*** Opening of SOURCE MATERIAL ***
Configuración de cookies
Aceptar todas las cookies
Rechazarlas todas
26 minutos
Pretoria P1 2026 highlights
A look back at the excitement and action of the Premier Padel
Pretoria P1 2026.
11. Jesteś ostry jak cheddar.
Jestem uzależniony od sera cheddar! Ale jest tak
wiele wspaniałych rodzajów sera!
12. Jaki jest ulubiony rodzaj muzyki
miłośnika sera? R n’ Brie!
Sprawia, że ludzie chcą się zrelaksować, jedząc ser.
*** Close of SOURCE MATERIAL ***
*** Opening of SOURCE MATERIAL ***
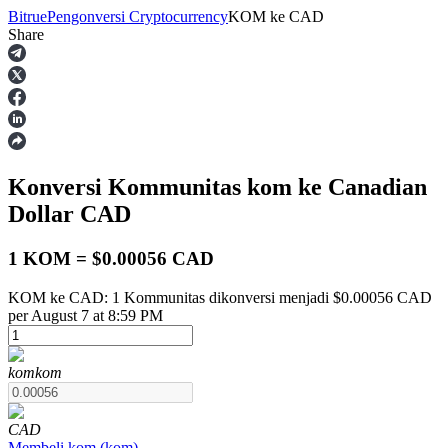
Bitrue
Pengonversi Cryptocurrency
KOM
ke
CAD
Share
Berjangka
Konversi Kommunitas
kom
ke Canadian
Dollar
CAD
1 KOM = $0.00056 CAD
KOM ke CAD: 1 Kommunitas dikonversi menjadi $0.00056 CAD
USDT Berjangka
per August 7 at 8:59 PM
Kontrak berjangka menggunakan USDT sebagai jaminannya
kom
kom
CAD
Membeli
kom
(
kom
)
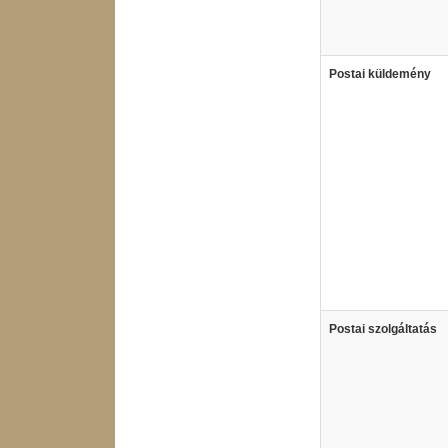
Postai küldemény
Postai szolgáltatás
*** Close of SOURCE MATERIAL ***
*** Opening of SOURCE MATERIAL ***
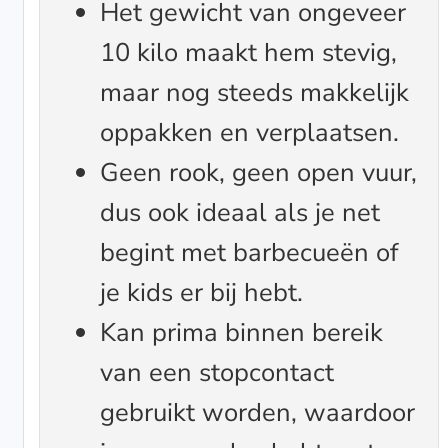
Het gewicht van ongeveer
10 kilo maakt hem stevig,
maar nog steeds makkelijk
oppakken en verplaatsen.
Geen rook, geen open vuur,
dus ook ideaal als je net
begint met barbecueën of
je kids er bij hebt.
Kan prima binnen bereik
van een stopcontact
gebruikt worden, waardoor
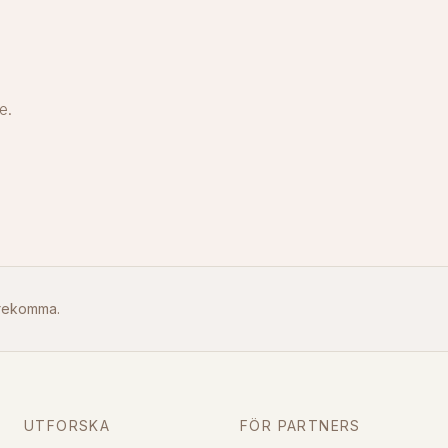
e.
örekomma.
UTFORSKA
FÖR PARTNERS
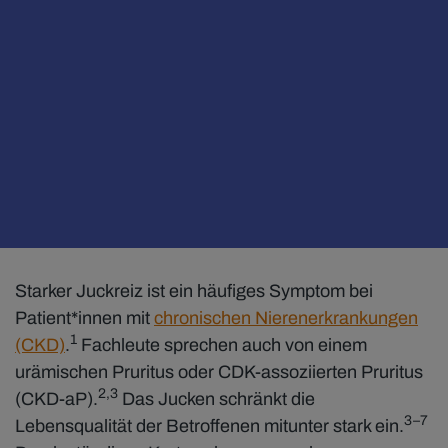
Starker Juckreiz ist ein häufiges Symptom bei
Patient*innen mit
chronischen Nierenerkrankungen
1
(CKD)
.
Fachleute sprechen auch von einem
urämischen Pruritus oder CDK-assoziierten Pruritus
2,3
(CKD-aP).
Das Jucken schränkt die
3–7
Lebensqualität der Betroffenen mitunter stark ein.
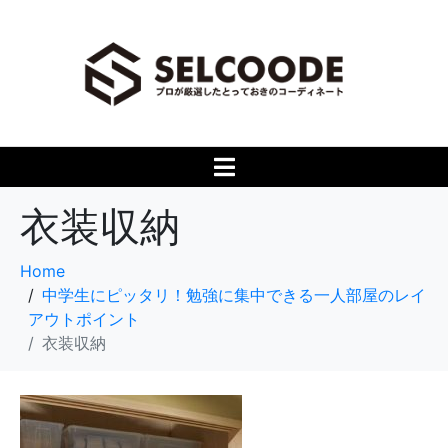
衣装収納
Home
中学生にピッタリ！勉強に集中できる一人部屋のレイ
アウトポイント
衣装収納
*** Close of SOURCE MATERIAL ***
YOUR INSTRUCTIONS
When a line of the data holds the string "cheddar", pick it out and copy it.

WRITTEN ANSWER
11. Jesteś ostry jak cheddar.
Jestem uzależniony od sera cheddar! Ale jest tak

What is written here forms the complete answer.